Baroness Thornhill
Main Page: Baroness Thornhill (Liberal Democrat - Life peer)When I mentioned to my noble friends that I was excited but concerned about my maiden speech, finding my way around, not knowing the protocols and thereby making a gaffe, I was told that everyone would be very helpful and extremely friendly and to stop worrying. And that has indeed been the case. The police, attendants and the famous doorkeepers seem adept at spotting the “newbie” and asking, “Does my Lady need some help?”, and the answer is invariably yes. I should also like to thank the noble Lord, whom I did not recognise, who, on seeing me about to turn and cross in front of the Woolsack, reacted swiftly with a firm yank on the shoulder to avert disaster.
I stand before your Lordships as the directly elected mayor of Watford, a position that I have occupied for 14 years, but in a pre-mayoral life I was a senior teacher in secondary schools, specialising in the education of children with learning and behavioural difficulties and responsible for pastoral care and safeguarding. In both careers I have always looked beyond the immediate and the local and contributed at a national and strategic level, most recently as a deputy chair of the Local Government Association. It is a great pleasure to join other alumni of the LGA across the House.

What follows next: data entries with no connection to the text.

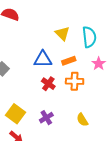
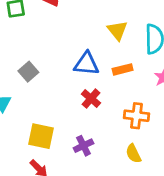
orange cross: (75, 81) -> (136, 116), moved
yellow square: (16, 114) -> (41, 136), turned -30

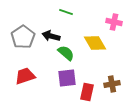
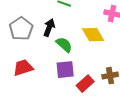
black arrow: (51, 36) -> (49, 28), turned 96
red rectangle: (87, 92) -> (85, 84), turned 36

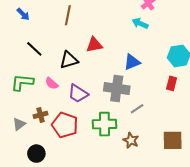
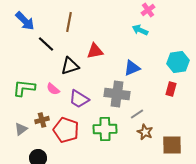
blue arrow: (23, 14) -> (25, 21), size x1.5
black line: (34, 49) -> (46, 44), moved
brown star: (131, 140) -> (145, 132), moved

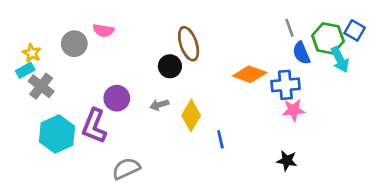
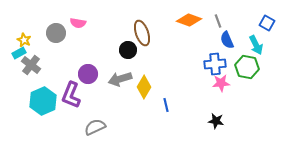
green hexagon: (328, 38) -> (247, 67), moved
orange diamond: (250, 74) -> (189, 20), moved
gray arrow: (159, 105) -> (120, 79), size x1.6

In the spirit of maiden speeches being uncontroversial, my comments are perhaps more measured and general than they might otherwise have been.
In my experience, the laws of unintended consequence and cumulative impact of several measures colliding can thwart even the best intentions. This is the case with the Bill before the House today. By concentrating mainly on home ownership and housing numbers, the Bill fails to get to grips with the real housing crisis. It is true that most people aspire to have a home of their own, but what about those for whom it is not, and never will be, possible? To achieve balanced, cohesive communities, places need a wide range of housing, from supported housing for those in extreme need to homes for both the low-waged and the affluent—in other words, mixed tenures or a variety of provision. Our hospitals need consultants and cleaners, our service sector needs accountants and admin assistants and our schools need head teachers and dinner ladies. All need somewhere to live. This is not just about the number of houses built but the kind of communities that we are creating. Towns and cities work well only when a wide range of people are able to live and work in them, without suffering crippling rents, long commutes and poverty.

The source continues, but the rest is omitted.